For the listing below, return the line containing "Visit the TCA climbing shop (336, 1102)", the line containing "SPL Search Reference", and all lines in between, exactly as written and nothing else.

◆ EXTRACTED INFORMATION
┄┄┄┄┄┄

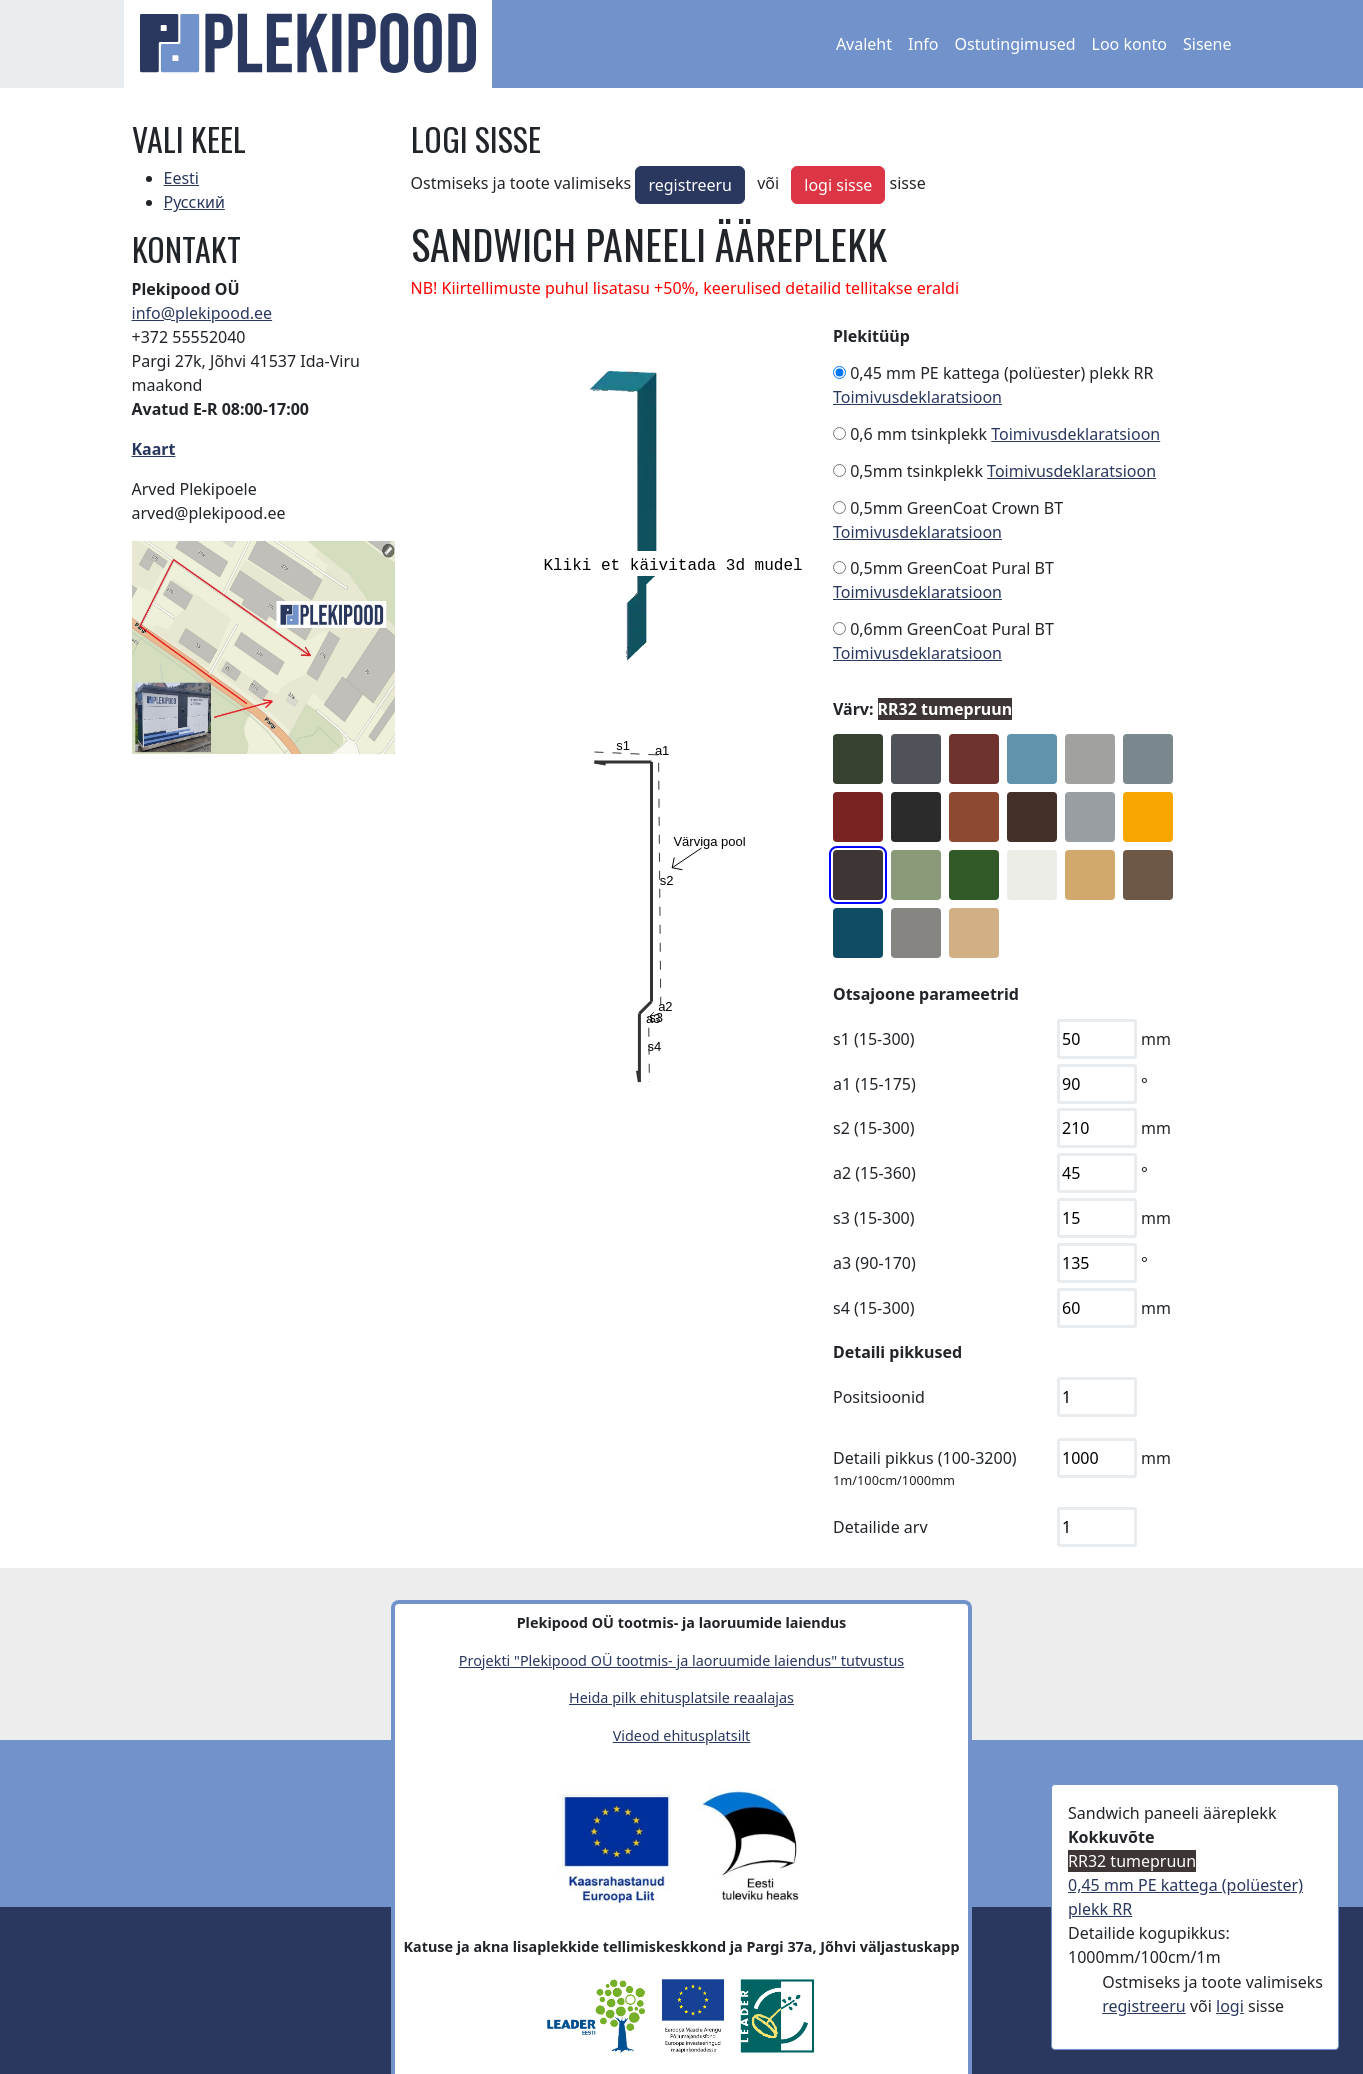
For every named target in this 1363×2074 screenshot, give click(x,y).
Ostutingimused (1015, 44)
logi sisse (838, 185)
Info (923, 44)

┄┄┄┄┄┄

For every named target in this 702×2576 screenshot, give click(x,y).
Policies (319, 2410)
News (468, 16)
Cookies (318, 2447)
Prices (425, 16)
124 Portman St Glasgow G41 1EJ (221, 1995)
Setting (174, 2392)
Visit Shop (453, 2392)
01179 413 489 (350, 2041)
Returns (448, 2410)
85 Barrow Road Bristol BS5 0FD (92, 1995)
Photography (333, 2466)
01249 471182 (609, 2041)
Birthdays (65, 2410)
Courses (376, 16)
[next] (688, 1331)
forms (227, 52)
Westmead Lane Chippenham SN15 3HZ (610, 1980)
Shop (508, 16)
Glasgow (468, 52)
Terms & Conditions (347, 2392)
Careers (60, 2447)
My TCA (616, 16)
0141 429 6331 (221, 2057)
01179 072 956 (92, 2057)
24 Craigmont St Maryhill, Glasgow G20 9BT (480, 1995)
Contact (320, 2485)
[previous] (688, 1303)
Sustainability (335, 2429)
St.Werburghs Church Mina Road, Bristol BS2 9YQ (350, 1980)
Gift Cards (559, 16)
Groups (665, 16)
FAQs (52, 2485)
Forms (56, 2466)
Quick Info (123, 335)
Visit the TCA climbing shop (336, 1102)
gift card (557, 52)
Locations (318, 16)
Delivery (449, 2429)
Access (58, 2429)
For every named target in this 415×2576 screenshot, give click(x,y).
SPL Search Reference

┄┄┄┄┄┄

◆ RESULT OF THE EXERCISE
Visit the TCA climbing shop (336, 1102)
gift card (557, 52)
Locations (318, 16)
Delivery (449, 2429)
Access (58, 2429)
For every named target in this 415×2576 screenshot, give click(x,y).
SPL Search Reference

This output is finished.